- A Liberty ship at sea

History

United States
- Name: Thomas Heyward
- Namesake: Thomas Heyward, Jr.
- Builder: Alabama Drydock and Shipbuilding Company, Mobile, Alabama
- Yard number: MCE #6, Bldrs. #236
- Laid down: 21 February 1942
- Launched: 31 May 1942
- Sponsored by: Mrs. W. D. Tryon, Wife of ADDSCO Hull Foreman; Co-sponsor - Mrs. J. F. Harrell, Wife of Welding Foreman
- Completed: 31 July 1942
- Fate: Scuttled as an artificial reef, 1977

General characteristics
- Class & type: Type EC2-S-C1 Liberty ship
- Displacement: 14,245 long tons (14,474 t)
- Length: 441 ft 6 in (134.57 m) o/a; 417 ft 9 in (127.33 m) p/p; 427 ft (130 m) w/l;
- Beam: 57 ft (17 m)
- Draft: 27 ft 9 in (8.46 m)
- Propulsion: Two oil-fired boilers; Triple-expansion steam engine; 2,500 hp (1,900 kW); Single screw;
- Speed: 11 knots (20 km/h; 13 mph)
- Range: 20,000 nmi (37,000 km; 23,000 mi)
- Capacity: 10,856 t (10,685 long tons) deadweight (DWT)
- Crew: 81
- Armament: Stern-mounted 4 in (100 mm) deck gun; Variety of anti-aircraft guns;

= SS Thomas Heyward =

World War II Liberty ship of the United States

SS Thomas Heyward was a Liberty ship, Maritime Commission hull number 236, built by Alabama Drydock and Shipbuilding Company at Mobile, Alabama, laid down 21 February 1942, and launched 31 May 1942. It was named for Thomas Heyward, Jr. (28 July 1746 – 6 March 1809), a signer of the United States Declaration of Independence and of the Articles of Confederation as a representative of South Carolina.

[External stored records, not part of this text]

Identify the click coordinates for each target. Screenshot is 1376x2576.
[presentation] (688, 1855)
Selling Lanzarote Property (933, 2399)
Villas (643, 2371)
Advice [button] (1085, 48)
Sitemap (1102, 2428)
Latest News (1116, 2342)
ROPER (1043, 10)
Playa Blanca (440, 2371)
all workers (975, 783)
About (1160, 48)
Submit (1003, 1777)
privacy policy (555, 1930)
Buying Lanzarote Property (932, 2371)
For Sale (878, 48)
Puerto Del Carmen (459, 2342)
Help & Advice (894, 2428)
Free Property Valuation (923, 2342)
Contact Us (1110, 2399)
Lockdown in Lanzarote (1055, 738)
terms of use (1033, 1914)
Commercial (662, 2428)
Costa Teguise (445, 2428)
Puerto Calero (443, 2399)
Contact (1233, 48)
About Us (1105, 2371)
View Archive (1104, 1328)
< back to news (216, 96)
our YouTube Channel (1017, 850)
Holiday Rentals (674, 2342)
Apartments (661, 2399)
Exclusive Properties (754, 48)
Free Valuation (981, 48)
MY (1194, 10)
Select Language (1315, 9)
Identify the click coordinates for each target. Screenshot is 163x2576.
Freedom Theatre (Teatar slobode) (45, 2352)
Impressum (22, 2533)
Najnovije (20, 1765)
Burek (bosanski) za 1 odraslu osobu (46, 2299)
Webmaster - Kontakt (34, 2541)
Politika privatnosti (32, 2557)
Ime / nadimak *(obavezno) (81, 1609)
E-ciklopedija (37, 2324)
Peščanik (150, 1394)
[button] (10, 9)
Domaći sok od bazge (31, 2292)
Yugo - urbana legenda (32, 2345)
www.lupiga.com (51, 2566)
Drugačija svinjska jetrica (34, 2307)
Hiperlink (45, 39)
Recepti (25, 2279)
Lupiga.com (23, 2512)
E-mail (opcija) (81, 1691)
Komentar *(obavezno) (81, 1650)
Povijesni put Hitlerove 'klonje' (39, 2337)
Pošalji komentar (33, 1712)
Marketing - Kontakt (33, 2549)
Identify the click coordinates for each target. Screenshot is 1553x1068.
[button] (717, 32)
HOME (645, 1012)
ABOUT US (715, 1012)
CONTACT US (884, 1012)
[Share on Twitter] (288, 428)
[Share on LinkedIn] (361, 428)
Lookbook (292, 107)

She was leased to Waterman Steamship Company and delivered on 31 July 1942. On 5 May 1946, the Thomas Heyward hit an unswept floating mine off Europe. Although damaged, the vessel made it safely back to port for repairs. The vessel was placed in the Mobile Reserve Fleet in 1949, but was reactivated in 1951 for duty during the Korean War.

After final retirement, the vessel was laid up in the James River in Virginia for a time, then was purchased by the Florida Department of Natural Resources and prepared for final disposal as an artificial reef in a Pascagoula, Mississippi salvage yard with the superstructure cut down to the first deck to meet U.S. Army Corps of Engineers specifications for artificial reef structures. It was sunk on 14 April 1977 off of Destin, Florida at , four miles south of the Okaloosa Island pier just north of the Pensacola–Panama City shipping lane, in about 79 ft of water.